2. The implication that Halo's gameplay is turn-based. Even slowed down to a crawl, Halo's actions are for the most part real-time, where players are always existing second by second, frame by frame within the playspace, even if they don't make an explicit decision. Spartans and Elites may lay low or express indifference at times within a match to
make decisions or formulate a course of action, but their indifference or lack of action is still a
presence within the game. They never disappeared, never expected the enemy to simply make actions parallel to their own but of different outcome. Now, I will digress, Halo may have
individualized engagements such as 1v1s where players test their merits in a similar fashion, but even then their actions are never exactly the same due to different players being behind the wheel, so to speak. Sprint does not somehow augment your turn the way you make it out to be.
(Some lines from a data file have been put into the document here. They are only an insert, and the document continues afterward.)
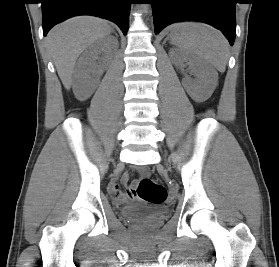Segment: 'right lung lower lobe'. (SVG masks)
<instances>
[{
    "label": "right lung lower lobe",
    "instance_id": "98d812e1",
    "mask_svg": "<svg viewBox=\"0 0 279 267\" xmlns=\"http://www.w3.org/2000/svg\"><path fill=\"white\" fill-rule=\"evenodd\" d=\"M131 0H43V35L57 23L77 15H93L117 24L126 34Z\"/></svg>",
    "mask_w": 279,
    "mask_h": 267
}]
</instances>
3. The implication that Halo has a static, explicitly-defined series of advantages and disadvantages. Obviously, there are mechanical statistics put in place that may give certain weapons priority over another depending on situation and encounter - a Rocket Launcher would likely be more useful than a Light Rifle in dispatching a fully-loaded enemy Warthog, for example - but it's what the players
do with these mechanical possibilities that define the match. This is where the concept of a metagame comes in. For one, note Armor Abilities in Reach and 4. While the broad functions of Armor Abilities never really changed, they did receive some minor balnacing tweaks, notably in the case of Armor Lock. And yet, despite this, players knew what these mechanics were and player populations gradually shifted interest in Armor Abilities over time. There wasn't a set rhyme or reason to it - on some days a majority of the population chose Promethean Vision, on others they might have chose Hologram, on others Active Camo. These were all due to an evolving community whose interests waxed and waned aconcurrently to the mechanics of the game itself. And again, we'll likely see a similar metagame fluctuate over the course of the Halo 5 Guardians Beta lifespan. The Spartan Ability usage at the start of the beta and at the end of it will likely be substantially different as players carve out every nook and cranny of their mechanical worth - Stabilizers could end up being the real MVP of Spartan Abilities, for all we know. This is the most substantial difference to Rock Paper Scissors. While there's obviously a personal metagame to be had, it's an instanced metagame
per match, it's not ever-evolving in the way a community playing a game's is. You may know the ins and outs of the strategies a friend uses and be able to beat him by going rock-rock-paper, but he'll also likely change up his strategies or keep losing. While on the most basic possible level, this
does happen in Halo, it's a global metagame that's become something of a mechanical primordial ooze that's never going to truly stagnate unless it's a bad foundation to work with. Halo 4 had traces of this with players establishing decisive advantages by camo-camping, Prom Vis abusing, personal ordnance dropping Incineration Cannons and roflstomping the enemy team ad nauseam, and that's because the Infinity featureset was simply an unhealthy sandbox to work with. Halo even has a
developmental metagame where things are taken in and out by 343 or Bungie or Saber or
whoever depending on feedback and playtesting. Rock Paper Scissors is going to be a lot more shallow than that, and you might get some dumb ass hipsters to play Rock Paper Scissors Lizard Spock with you, but it's not ever going to work the same way as the original.
If you
really want to compare it to another game, use, like, competitive Pokemon or something. The Rock Paper Scissors analogy just makes
nooooo sense when you're isolating it to Sprint.